Input for this task:
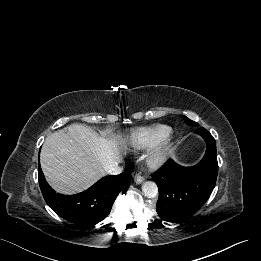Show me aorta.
<instances>
[{
    "label": "aorta",
    "mask_w": 261,
    "mask_h": 261,
    "mask_svg": "<svg viewBox=\"0 0 261 261\" xmlns=\"http://www.w3.org/2000/svg\"><path fill=\"white\" fill-rule=\"evenodd\" d=\"M142 192L146 197L153 198L158 195V187L155 182L146 181L142 185Z\"/></svg>",
    "instance_id": "762f6f07"
}]
</instances>
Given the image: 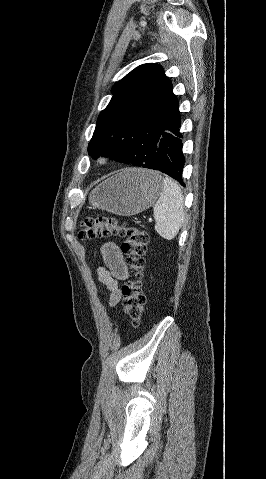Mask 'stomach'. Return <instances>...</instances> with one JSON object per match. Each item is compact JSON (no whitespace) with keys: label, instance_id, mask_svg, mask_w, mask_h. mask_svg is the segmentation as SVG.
Wrapping results in <instances>:
<instances>
[{"label":"stomach","instance_id":"0dacf381","mask_svg":"<svg viewBox=\"0 0 266 479\" xmlns=\"http://www.w3.org/2000/svg\"><path fill=\"white\" fill-rule=\"evenodd\" d=\"M163 188L157 172L124 169L98 185L90 194L93 208L122 216L136 215L154 204Z\"/></svg>","mask_w":266,"mask_h":479}]
</instances>
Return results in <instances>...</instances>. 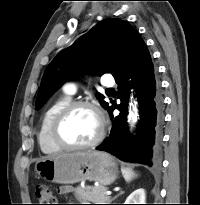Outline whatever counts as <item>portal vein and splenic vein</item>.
Segmentation results:
<instances>
[{
  "label": "portal vein and splenic vein",
  "instance_id": "18ae733b",
  "mask_svg": "<svg viewBox=\"0 0 200 205\" xmlns=\"http://www.w3.org/2000/svg\"><path fill=\"white\" fill-rule=\"evenodd\" d=\"M106 195H111L112 194V192L111 191H106V193H105Z\"/></svg>",
  "mask_w": 200,
  "mask_h": 205
}]
</instances>
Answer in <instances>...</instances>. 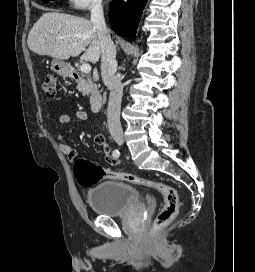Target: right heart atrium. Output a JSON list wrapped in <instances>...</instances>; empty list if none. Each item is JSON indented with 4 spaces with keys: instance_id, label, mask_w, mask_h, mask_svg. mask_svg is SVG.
<instances>
[{
    "instance_id": "1",
    "label": "right heart atrium",
    "mask_w": 255,
    "mask_h": 272,
    "mask_svg": "<svg viewBox=\"0 0 255 272\" xmlns=\"http://www.w3.org/2000/svg\"><path fill=\"white\" fill-rule=\"evenodd\" d=\"M102 2L103 0H69V5L76 10H88L101 7Z\"/></svg>"
}]
</instances>
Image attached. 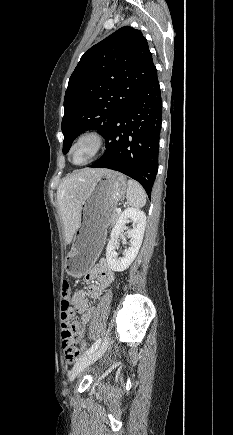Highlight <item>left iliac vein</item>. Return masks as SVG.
<instances>
[{"instance_id": "4c4485c4", "label": "left iliac vein", "mask_w": 233, "mask_h": 435, "mask_svg": "<svg viewBox=\"0 0 233 435\" xmlns=\"http://www.w3.org/2000/svg\"><path fill=\"white\" fill-rule=\"evenodd\" d=\"M107 347V343H103L99 348H97L95 351H93L90 354H86L79 358L76 363L74 364L72 370L69 373L70 380H74L75 377L84 370L87 366L95 362L97 359H99L103 353L105 352Z\"/></svg>"}]
</instances>
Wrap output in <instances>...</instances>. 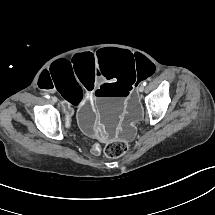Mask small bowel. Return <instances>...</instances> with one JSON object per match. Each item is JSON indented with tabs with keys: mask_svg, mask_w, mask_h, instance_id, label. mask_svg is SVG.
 <instances>
[{
	"mask_svg": "<svg viewBox=\"0 0 215 215\" xmlns=\"http://www.w3.org/2000/svg\"><path fill=\"white\" fill-rule=\"evenodd\" d=\"M67 95H71V94H67ZM93 149H95L96 151H97V153H99L100 152V148H99V146H95Z\"/></svg>",
	"mask_w": 215,
	"mask_h": 215,
	"instance_id": "c3829d8e",
	"label": "small bowel"
}]
</instances>
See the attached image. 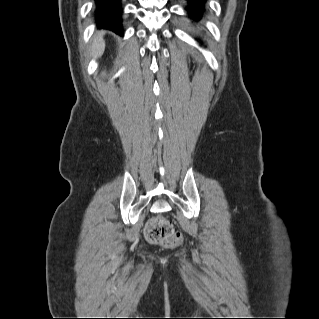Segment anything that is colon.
<instances>
[{
	"mask_svg": "<svg viewBox=\"0 0 319 319\" xmlns=\"http://www.w3.org/2000/svg\"><path fill=\"white\" fill-rule=\"evenodd\" d=\"M145 235L150 242L169 246H179L183 241L182 234L175 232L170 221L161 217L149 220L145 227Z\"/></svg>",
	"mask_w": 319,
	"mask_h": 319,
	"instance_id": "colon-1",
	"label": "colon"
}]
</instances>
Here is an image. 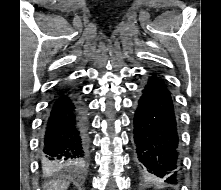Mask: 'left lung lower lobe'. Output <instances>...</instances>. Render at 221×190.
Listing matches in <instances>:
<instances>
[{
	"label": "left lung lower lobe",
	"mask_w": 221,
	"mask_h": 190,
	"mask_svg": "<svg viewBox=\"0 0 221 190\" xmlns=\"http://www.w3.org/2000/svg\"><path fill=\"white\" fill-rule=\"evenodd\" d=\"M133 126L137 169L143 174L177 184V114L166 83L156 73H151L142 86Z\"/></svg>",
	"instance_id": "left-lung-lower-lobe-1"
}]
</instances>
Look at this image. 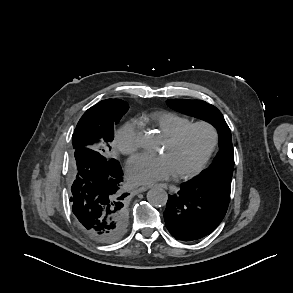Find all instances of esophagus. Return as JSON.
I'll return each mask as SVG.
<instances>
[{"mask_svg":"<svg viewBox=\"0 0 293 293\" xmlns=\"http://www.w3.org/2000/svg\"><path fill=\"white\" fill-rule=\"evenodd\" d=\"M159 187L163 188V189H167V185L166 184H159ZM152 186H143L138 188L136 191L137 193H141V192H145L147 191L149 188H151Z\"/></svg>","mask_w":293,"mask_h":293,"instance_id":"obj_1","label":"esophagus"}]
</instances>
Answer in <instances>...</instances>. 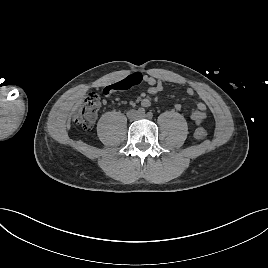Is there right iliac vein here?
Instances as JSON below:
<instances>
[{
	"instance_id": "obj_1",
	"label": "right iliac vein",
	"mask_w": 268,
	"mask_h": 268,
	"mask_svg": "<svg viewBox=\"0 0 268 268\" xmlns=\"http://www.w3.org/2000/svg\"><path fill=\"white\" fill-rule=\"evenodd\" d=\"M128 117L131 119V120H135L137 118V113L136 111L134 110H131L128 112Z\"/></svg>"
}]
</instances>
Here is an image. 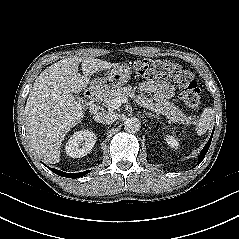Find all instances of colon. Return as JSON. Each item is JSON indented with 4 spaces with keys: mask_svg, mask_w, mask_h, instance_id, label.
I'll list each match as a JSON object with an SVG mask.
<instances>
[{
    "mask_svg": "<svg viewBox=\"0 0 239 239\" xmlns=\"http://www.w3.org/2000/svg\"><path fill=\"white\" fill-rule=\"evenodd\" d=\"M136 72L142 78H167L179 89L186 107L195 114L202 112L201 92L193 74L171 60L144 59L135 64Z\"/></svg>",
    "mask_w": 239,
    "mask_h": 239,
    "instance_id": "obj_1",
    "label": "colon"
}]
</instances>
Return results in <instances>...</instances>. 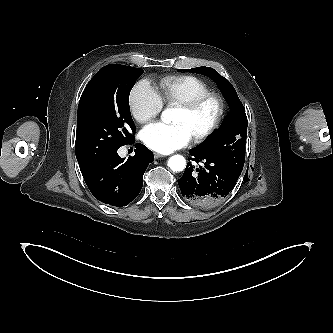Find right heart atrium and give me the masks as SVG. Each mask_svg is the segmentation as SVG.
Returning <instances> with one entry per match:
<instances>
[{"label": "right heart atrium", "mask_w": 333, "mask_h": 333, "mask_svg": "<svg viewBox=\"0 0 333 333\" xmlns=\"http://www.w3.org/2000/svg\"><path fill=\"white\" fill-rule=\"evenodd\" d=\"M129 107L134 119L139 123H145L160 114L163 101L151 84L142 80L130 93Z\"/></svg>", "instance_id": "1"}]
</instances>
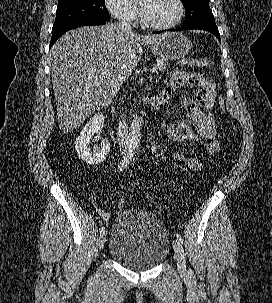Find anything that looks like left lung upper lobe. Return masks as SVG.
<instances>
[{
    "label": "left lung upper lobe",
    "instance_id": "left-lung-upper-lobe-1",
    "mask_svg": "<svg viewBox=\"0 0 272 303\" xmlns=\"http://www.w3.org/2000/svg\"><path fill=\"white\" fill-rule=\"evenodd\" d=\"M186 9L184 27L215 23L209 0H182Z\"/></svg>",
    "mask_w": 272,
    "mask_h": 303
}]
</instances>
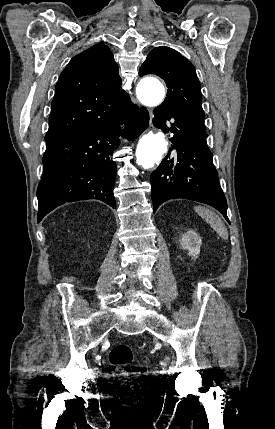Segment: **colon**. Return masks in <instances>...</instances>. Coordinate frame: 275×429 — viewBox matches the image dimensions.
Listing matches in <instances>:
<instances>
[{
  "instance_id": "colon-1",
  "label": "colon",
  "mask_w": 275,
  "mask_h": 429,
  "mask_svg": "<svg viewBox=\"0 0 275 429\" xmlns=\"http://www.w3.org/2000/svg\"><path fill=\"white\" fill-rule=\"evenodd\" d=\"M133 360V353L131 348L125 344H119L112 348L109 354V362L114 369V375L118 379L127 378L126 371L124 368L128 366ZM128 388L131 390H137L139 385L135 382H130ZM129 402H132L131 398H127Z\"/></svg>"
}]
</instances>
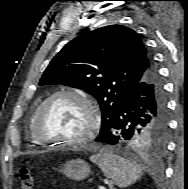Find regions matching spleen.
Masks as SVG:
<instances>
[{
	"mask_svg": "<svg viewBox=\"0 0 188 189\" xmlns=\"http://www.w3.org/2000/svg\"><path fill=\"white\" fill-rule=\"evenodd\" d=\"M104 175L120 188L130 186L142 176V169L135 163L109 152L98 153L90 157Z\"/></svg>",
	"mask_w": 188,
	"mask_h": 189,
	"instance_id": "obj_1",
	"label": "spleen"
}]
</instances>
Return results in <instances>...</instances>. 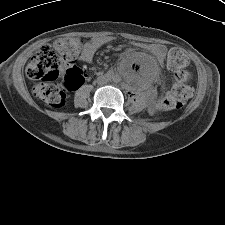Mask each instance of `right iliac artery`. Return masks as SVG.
I'll list each match as a JSON object with an SVG mask.
<instances>
[{
	"mask_svg": "<svg viewBox=\"0 0 225 225\" xmlns=\"http://www.w3.org/2000/svg\"><path fill=\"white\" fill-rule=\"evenodd\" d=\"M112 75V73H108V76H111Z\"/></svg>",
	"mask_w": 225,
	"mask_h": 225,
	"instance_id": "right-iliac-artery-1",
	"label": "right iliac artery"
}]
</instances>
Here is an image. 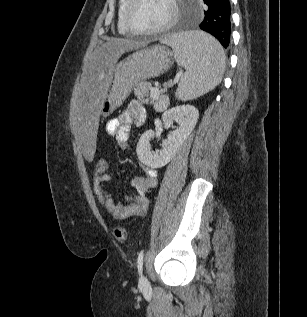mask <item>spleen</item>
I'll return each instance as SVG.
<instances>
[{
    "instance_id": "obj_1",
    "label": "spleen",
    "mask_w": 307,
    "mask_h": 317,
    "mask_svg": "<svg viewBox=\"0 0 307 317\" xmlns=\"http://www.w3.org/2000/svg\"><path fill=\"white\" fill-rule=\"evenodd\" d=\"M159 42L172 47L177 63L185 69L175 93L179 100L196 99L221 82L226 56L220 43L211 35L201 31L166 33Z\"/></svg>"
}]
</instances>
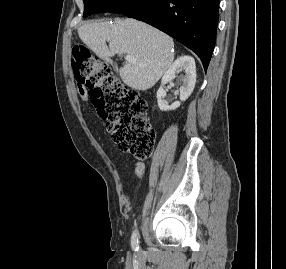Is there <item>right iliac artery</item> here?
<instances>
[{"mask_svg":"<svg viewBox=\"0 0 286 269\" xmlns=\"http://www.w3.org/2000/svg\"><path fill=\"white\" fill-rule=\"evenodd\" d=\"M132 248L137 251L139 249L138 232L134 231L131 237Z\"/></svg>","mask_w":286,"mask_h":269,"instance_id":"82829eb1","label":"right iliac artery"}]
</instances>
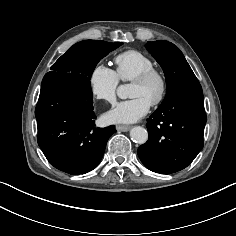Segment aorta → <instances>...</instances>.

Exercise: Print, exactly as written, the lines from the one containing "Is there <item>right" to the end of the material, both ends included, and nothing else; no pictures.

Answer section:
Is there <item>right iliac artery</item> here?
<instances>
[{"mask_svg":"<svg viewBox=\"0 0 286 269\" xmlns=\"http://www.w3.org/2000/svg\"><path fill=\"white\" fill-rule=\"evenodd\" d=\"M132 248L137 251L139 249L138 232L134 231L131 237Z\"/></svg>","mask_w":286,"mask_h":269,"instance_id":"82829eb1","label":"right iliac artery"}]
</instances>
Segment aorta → <instances>...</instances>.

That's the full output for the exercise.